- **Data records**
--- START ---

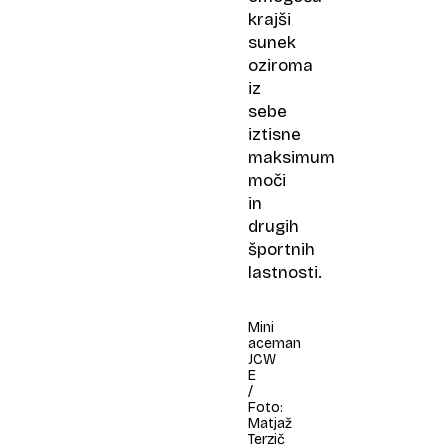
krajši
sunek
oziroma
iz
sebe
iztisne
maksimum
moči
in
drugih
športnih
lastnosti.
Mini
aceman
JCW
E
/
Foto:
Matjaž
Terzič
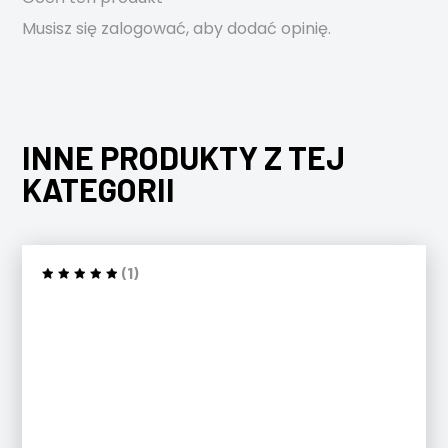
Musisz się
zalogować
, aby dodać opinię.
INNE PRODUKTY Z TEJ
KATEGORII
(1)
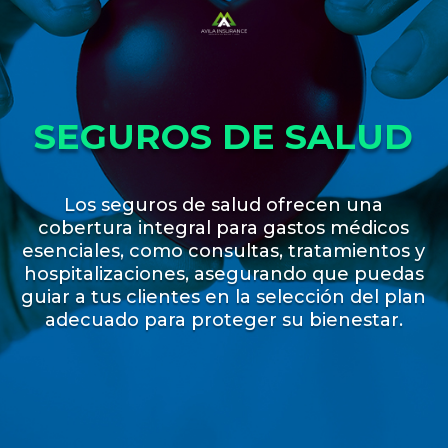
SEGUROS DE SALUD
Los seguros de salud ofrecen una
cobertura integral para gastos médicos
esenciales, como consultas, tratamientos y
hospitalizaciones, asegurando que puedas
guiar a tus clientes en la selección del plan
adecuado para proteger su bienestar.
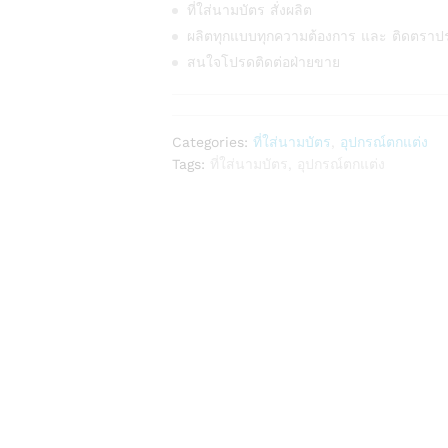
ที่ใส่นามบัตร สั่งผลิต
ผลิตทุกแบบทุกความต้องการ และ ติดตราป
สนใจโปรดติดต่อฝ่ายขาย
Categories:
ที่ใส่นามบัตร
,
อุปกรณ์ตกแต่ง
Tags:
ที่ใส่นามบัตร
,
อุปกรณ์ตกแต่ง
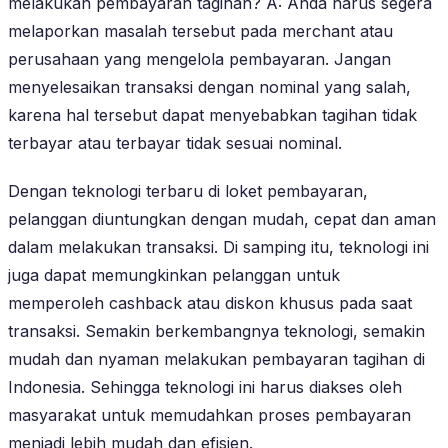
melakukan pembayaran tagihan? A: Anda harus segera
melaporkan masalah tersebut pada merchant atau
perusahaan yang mengelola pembayaran. Jangan
menyelesaikan transaksi dengan nominal yang salah,
karena hal tersebut dapat menyebabkan tagihan tidak
terbayar atau terbayar tidak sesuai nominal.
Dengan teknologi terbaru di loket pembayaran,
pelanggan diuntungkan dengan mudah, cepat dan aman
dalam melakukan transaksi. Di samping itu, teknologi ini
juga dapat memungkinkan pelanggan untuk
memperoleh cashback atau diskon khusus pada saat
transaksi. Semakin berkembangnya teknologi, semakin
mudah dan nyaman melakukan pembayaran tagihan di
Indonesia. Sehingga teknologi ini harus diakses oleh
masyarakat untuk memudahkan proses pembayaran
menjadi lebih mudah dan efisien.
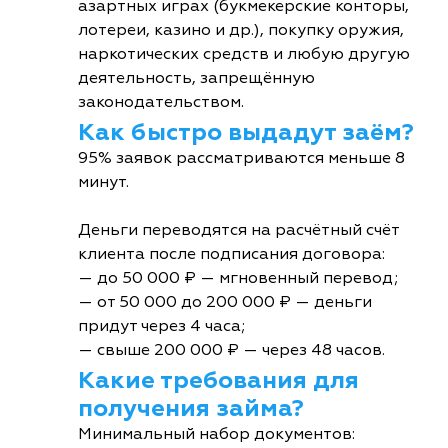
азартных играх (букмекерские конторы,
лотереи, казино и др.), покупку оружия,
наркотических средств и любую другую
деятельность, запрещённую
законодательством.
Как быстро выдадут заём?
95% заявок рассматриваются меньше 8
минут.
Деньги переводятся на расчётный счёт
клиента после подписания договора:
— до 50 000 ₽ — мгновенный перевод;
— от 50 000 до 200 000 ₽ — деньги
придут через 4 часа;
— свыше 200 000 ₽ — через 48 часов.
Какие требования для
получения займа?
Минимальный набор документов:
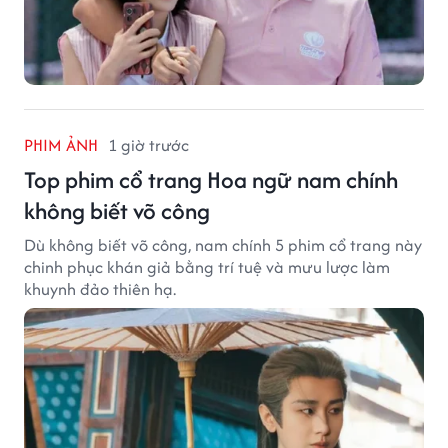
PHIM ẢNH
1 giờ trước
Top phim cổ trang Hoa ngữ nam chính
không biết võ công
Dù không biết võ công, nam chính 5 phim cổ trang này
chinh phục khán giả bằng trí tuệ và mưu lược làm
khuynh đảo thiên hạ.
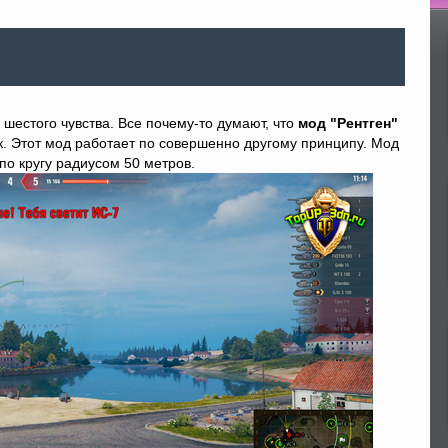
По
шестого чувства. Все почему-то думают, что
мод "Рентген"
ак. Этот мод работает по совершенно другому принципу. Мод
 по кругу радиусом 50 метров.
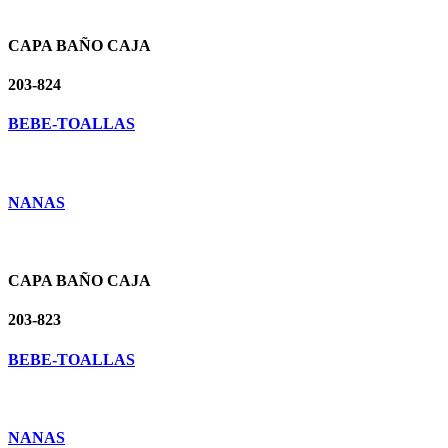
CAPA BAÑO CAJA
203-824
BEBE-TOALLAS
NANAS
CAPA BAÑO CAJA
203-823
BEBE-TOALLAS
NANAS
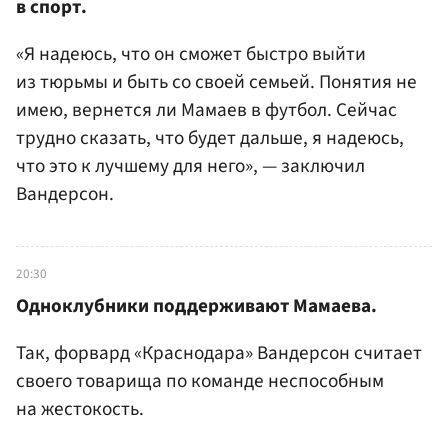
в спорт.
«Я надеюсь, что он сможет быстро выйти
из тюрьмы и быть со своей семьей. Понятия не
имею, вернется ли Мамаев в футбол. Сейчас
трудно сказать, что будет дальше, я надеюсь,
что это к лучшему для него», — заключил
Вандерсон.
20:30
Одноклубники поддерживают Мамаева.
Так, форвард «Краснодара» Вандерсон считает
своего товарища по команде неспособным
на жестокость.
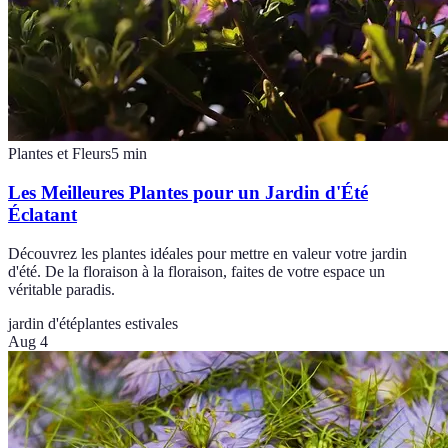
Plantes et Fleurs
5
min
Les Meilleures Plantes pour un Jardin d'Été
Éclatant
Découvrez les plantes idéales pour mettre en valeur votre jardin
d'été. De la floraison à la floraison, faites de votre espace un
véritable paradis.
jardin d'été
plantes estivales
Aug 4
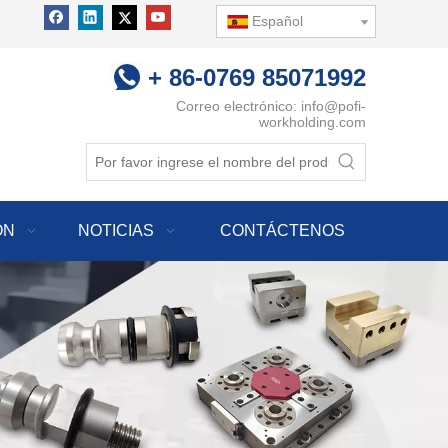
Español
+ 86-0769 85071992
Correo electrónico:
info@pofi-
workholding.com
ÓN
NOTICIAS
CONTÁCTENOS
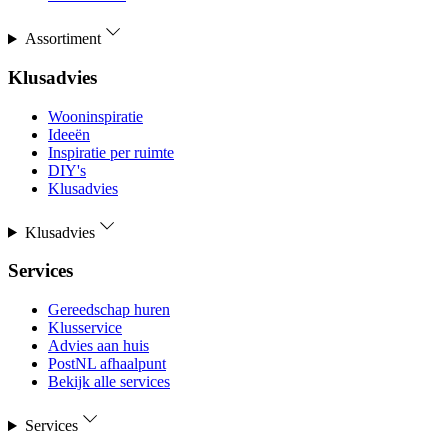
Assortiment
Klusadvies
Wooninspiratie
Ideeën
Inspiratie per ruimte
DIY's
Klusadvies
Klusadvies
Services
Gereedschap huren
Klusservice
Advies aan huis
PostNL afhaalpunt
Bekijk alle services
Services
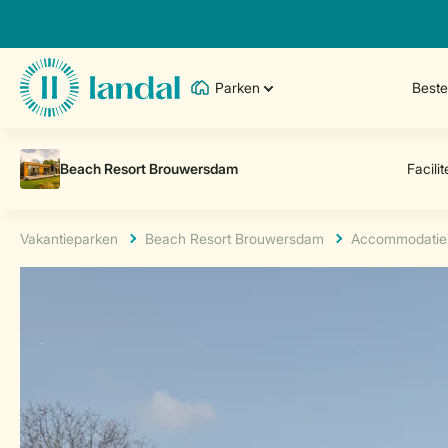
Parken
Best
Vakantieparken
Beach Resort Brouwersdam
Accommodatie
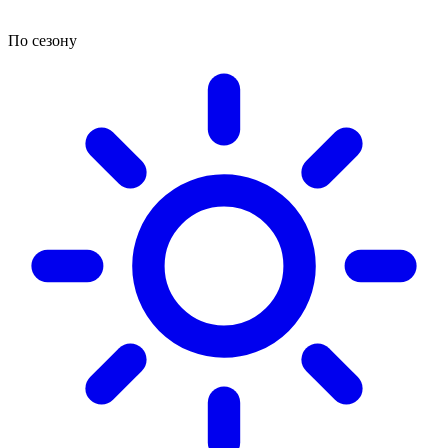
По сезону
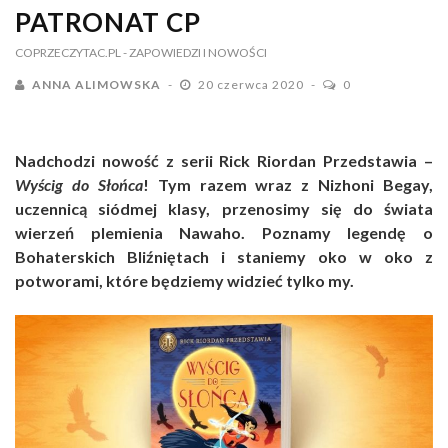
PATRONAT CP
COPRZECZYTAC.PL
- ZAPOWIEDZI I NOWOŚCI
ANNA ALIMOWSKA
20 czerwca 2020
0
Nadchodzi nowość z serii Rick Riordan Przedstawia –
Wyścig do Słońca
! Tym razem wraz z Nizhoni Begay,
uczennicą siódmej klasy, przenosimy się do świata
wierzeń plemienia Nawaho. Poznamy legendę o
Bohaterskich Bliźniętach i staniemy oko w oko z
potworami, które będziemy widzieć tylko my.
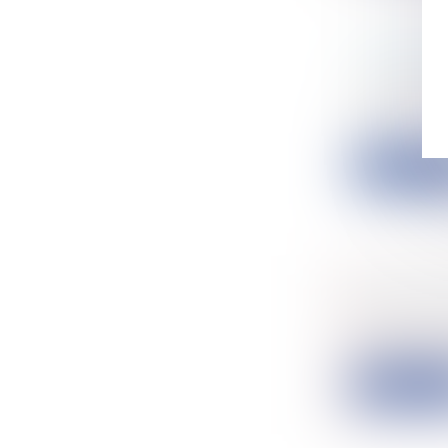
LE PROJ
Particulier
L’instituti
Un...
Lire la su
LES STAG
Collectivité
Un décret pu
Lire la su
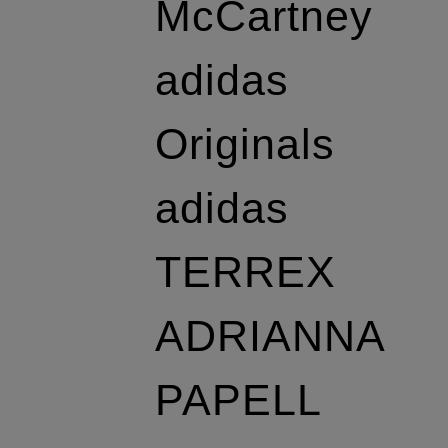
McCartney
adidas
Originals
adidas
TERREX
ADRIANNA
PAPELL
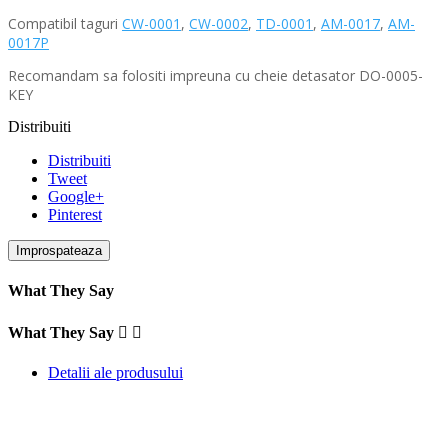
Compatibil taguri
CW-0001
,
CW-0002
,
TD-0001
,
AM-0017
,
AM-
0017P
Recomandam sa folositi impreuna cu cheie detasator DO-0005-
KEY
Distribuiti
Distribuiti
Tweet
Google+
Pinterest
What They Say
What They Say


Detalii ale produsului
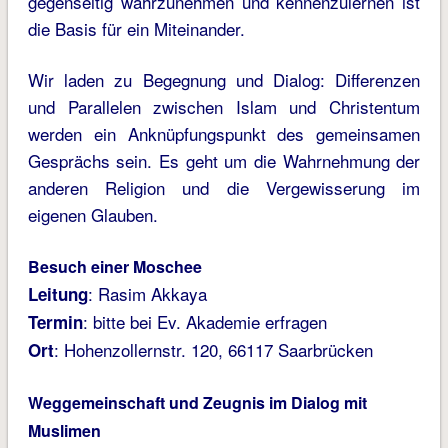
gegenseitig wahrzunehmen und kennenzulernen ist
die Basis für ein Miteinander.
Wir laden zu Begegnung und Dialog: Differenzen
und Parallelen zwischen Islam und Christentum
werden ein Anknüpfungspunkt des gemeinsamen
Gesprächs sein. Es geht um die Wahrnehmung der
anderen Religion und die Vergewisserung im
eigenen Glauben.
Besuch einer Moschee
: Rasim Akkaya
Leitung
: bitte bei Ev. Akademie erfragen
Termin
: Hohenzollernstr. 120, 66117 Saarbrücken
Ort
Weggemeinschaft und Zeugnis im Dialog mit
Muslimen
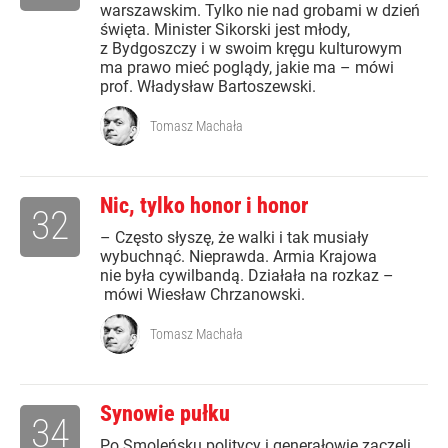
warszawskim. Tylko nie nad grobami w dzień
święta. Minister Sikorski jest młody,
z Bydgoszczy i w swoim kręgu kulturowym
ma prawo mieć poglądy, jakie ma – mówi
prof. Władysław Bartoszewski.
Tomasz Machała
Nic, tylko honor i honor
32
– Często słyszę, że walki i tak musiały
wybuchnąć. Nieprawda. Armia Krajowa
nie była cywilbandą. Działała na rozkaz –
mówi Wiesław Chrzanowski.
Tomasz Machała
Synowie pułku
34
Po Smoleńsku politycy i generałowie zaczęli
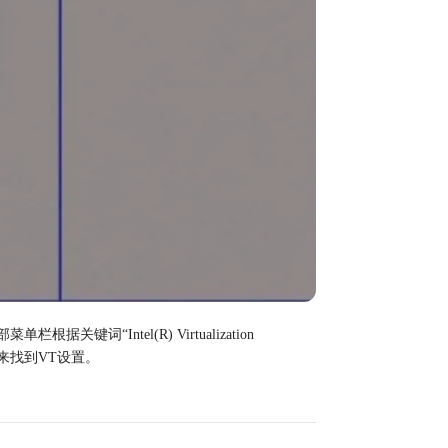
Intel(R) Virtualization 
化技术“，来找到VT设置。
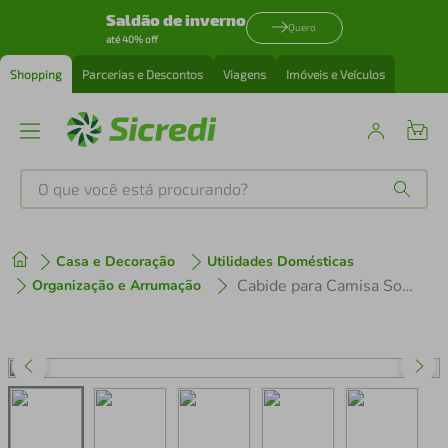
Saldão de inverno
Quero
até 40% off
Shopping
Parcerias e Descontos
Viagens
Imóveis e Veículos
O que você está procurando?
Produtos mais buscados
Casa e Decoração
Utilidades Domésticas
tenis
1
º
Cabide para Camisa Social Roupa Reforçado Ombreira Preto Closet Organizador Armário
Organização e Arrumação
cafeteira
2
º
perfume
3
º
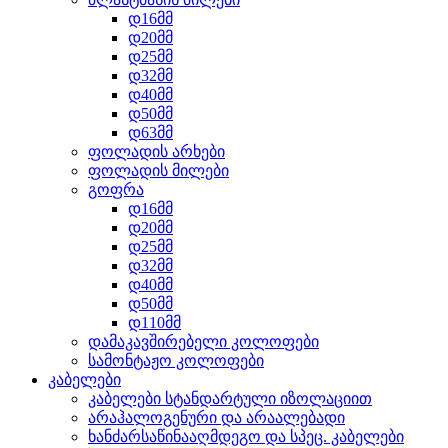
დ16მმ
დ20მმ
დ25მმ
დ32მმ
დ40მმ
დ50მმ
დ63მმ
ფოლადის არხები
ფოლადის მილები
გოფრა
დ16მმ
დ20მმ
დ25მმ
დ32მმ
დ40მმ
დ50მმ
დ110მმ
დამაკავშირებელი კოლოფები
სამონტაჟო კოლოფები
კაბელები
კაბელები სტანდარტული იზოლაციით
არაჰალოგენური და არაალებადი
ხანძარსაწინააღმდეგო და სპეც. კაბელები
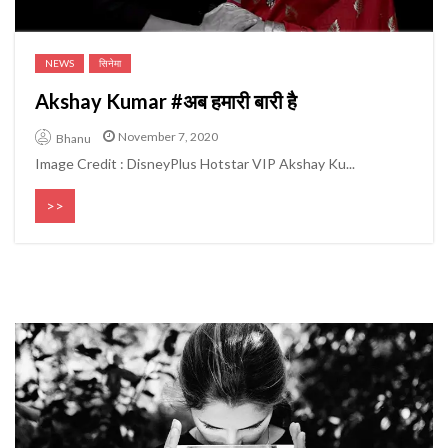
NEWS
सिनेमा
Akshay Kumar #अब हमारी बारी है
November 7, 2020
Bhanu
Image Credit : DisneyPlus Hotstar VIP Akshay Ku...
>>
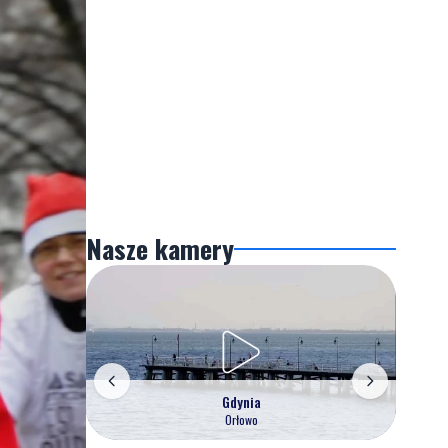
Nasze kamery
Gdynia
Orłowo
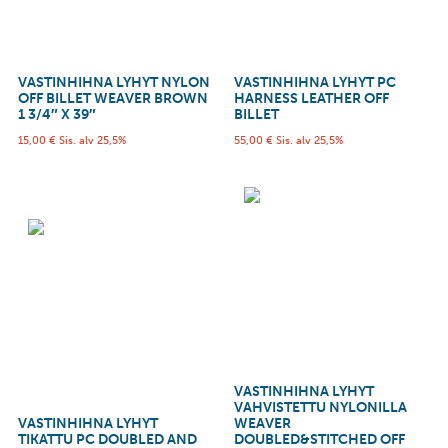
VASTINHIHNA LYHYT NYLON
VASTINHIHNA LYHYT PC
OFF BILLET WEAVER BROWN
HARNESS LEATHER OFF
1 3/4″ X 39″
BILLET
15,00
€
Sis. alv 25,5%
55,00
€
Sis. alv 25,5%
VASTINHIHNA LYHYT
VAHVISTETTU NYLONILLA
VASTINHIHNA LYHYT
WEAVER
TIKATTU PC DOUBLED AND
DOUBLED&STITCHED OFF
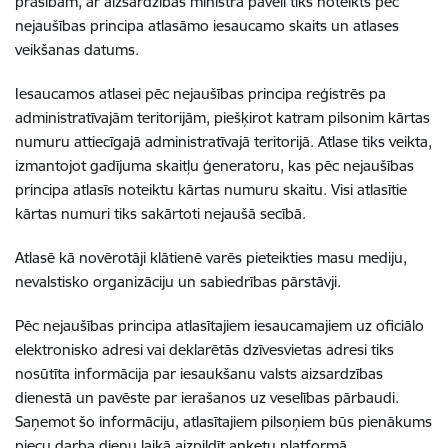
prasībām, ar aizsardzības ministra pavēli tiks noteikts pēc
nejaušības principa atlasāmo iesaucamo skaits un atlases
veikšanas datums.
Iesaucamos atlasei pēc nejaušības principa reģistrēs pa
administratīvajām teritorijām, piešķirot katram pilsonim kārtas
numuru attiecīgajā administratīvajā teritorijā. Atlase tiks veikta,
izmantojot gadījuma skaitļu ģeneratoru, kas pēc nejaušības
principa atlasīs noteiktu kārtas numuru skaitu. Visi atlasītie
kārtas numuri tiks sakārtoti nejaušā secībā.
Atlasē kā novērotāji klātienē varēs pieteikties masu mediju,
nevalstisko organizāciju un sabiedrības pārstāvji.
Pēc nejaušības principa atlasītajiem iesaucamajiem uz oficiālo
elektronisko adresi vai deklarētās dzīvesvietas adresi tiks
nosūtīta informācija par iesaukšanu valsts aizsardzības
dienestā un pavēste par ierašanos uz veselības pārbaudi.
Saņemot šo informāciju, atlasītajiem pilsoņiem būs pienākums
piecu darba dienu laikā aizpildīt anketu platformā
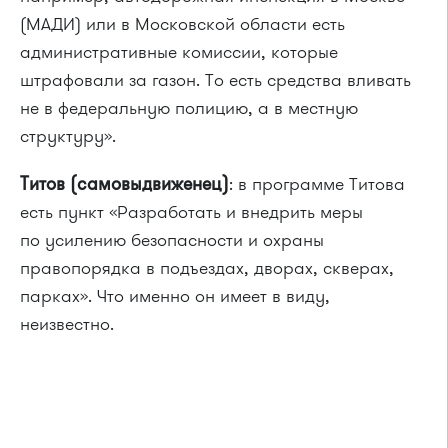
(МАДИ) или в Московской области есть
административные комиссии, которые
штрафовали за газон. То есть средства вливать
не в федеральную полицию, а в местную
структуру».
Титов (самовыдвиженец)
: в программе Титова
есть пункт «Разработать и внедрить меры
по усилению безопасности и охраны
правопорядка в подъездах, дворах, скверах,
парках». Что именно он имеет в виду,
неизвестно.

--- END ---

- **Problem details**
Repeat the lines above exactly, beginning with the one containing "კაბელები სტანდარტული იზოლაციით" and finishing with the one containing "Saņemot šo informāciju, atlasītajiem". No pictures belong in the copy.

- **Response area**
კაბელები სტანდარტული იზოლაციით
არაჰალოგენური და არაალებადი
ხანძარსაწინააღმდეგო და სპეც. კაბელები
NEWS
सिनेमा
Akshay Kumar #अब हमारी बारी है
November 7, 2020
Bhanu
Image Credit : DisneyPlus Hotstar VIP Akshay Ku...
>>
Nasze kamery
Gdynia
Orłowo
VASTINHIHNA LYHYT NYLON
VASTINHIHNA LYHYT PC
OFF BILLET WEAVER BROWN
HARNESS LEATHER OFF
1 3/4″ X 39″
BILLET
15,00
€
Sis. alv 25,5%
55,00
€
Sis. alv 25,5%
VASTINHIHNA LYHYT
VAHVISTETTU NYLONILLA
VASTINHIHNA LYHYT
WEAVER
TIKATTU PC DOUBLED AND
DOUBLED&STITCHED OFF
prasībām, ar aizsardzības ministra pavēli tiks noteikts pēc
nejaušības principa atlasāmo iesaucamo skaits un atlases
veikšanas datums.
Iesaucamos atlasei pēc nejaušības principa reģistrēs pa
administratīvajām teritorijām, piešķirot katram pilsonim kārtas
numuru attiecīgajā administratīvajā teritorijā. Atlase tiks veikta,
izmantojot gadījuma skaitļu ģeneratoru, kas pēc nejaušības
principa atlasīs noteiktu kārtas numuru skaitu. Visi atlasītie
kārtas numuri tiks sakārtoti nejaušā secībā.
Atlasē kā novērotāji klātienē varēs pieteikties masu mediju,
nevalstisko organizāciju un sabiedrības pārstāvji.
Pēc nejaušības principa atlasītajiem iesaucamajiem uz oficiālo
elektronisko adresi vai deklarētās dzīvesvietas adresi tiks
nosūtīta informācija par iesaukšanu valsts aizsardzības
dienestā un pavēste par ierašanos uz veselības pārbaudi.
Saņemot šo informāciju, atlasītajiem pilsoņiem būs pienākums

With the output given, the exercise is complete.